### EXERCISE AIM
Throughout the listing below, show every line in which "site" occurs.

### DATA FOR ANALYSIS
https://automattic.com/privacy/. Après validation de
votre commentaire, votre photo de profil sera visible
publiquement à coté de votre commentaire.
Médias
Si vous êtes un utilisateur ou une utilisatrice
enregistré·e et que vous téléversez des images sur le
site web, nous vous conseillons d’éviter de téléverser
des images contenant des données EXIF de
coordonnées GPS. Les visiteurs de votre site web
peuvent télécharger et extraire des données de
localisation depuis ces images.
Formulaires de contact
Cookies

### RESPONSE
site web, nous vous conseillons d’éviter de téléverser
coordonnées GPS. Les visiteurs de votre site web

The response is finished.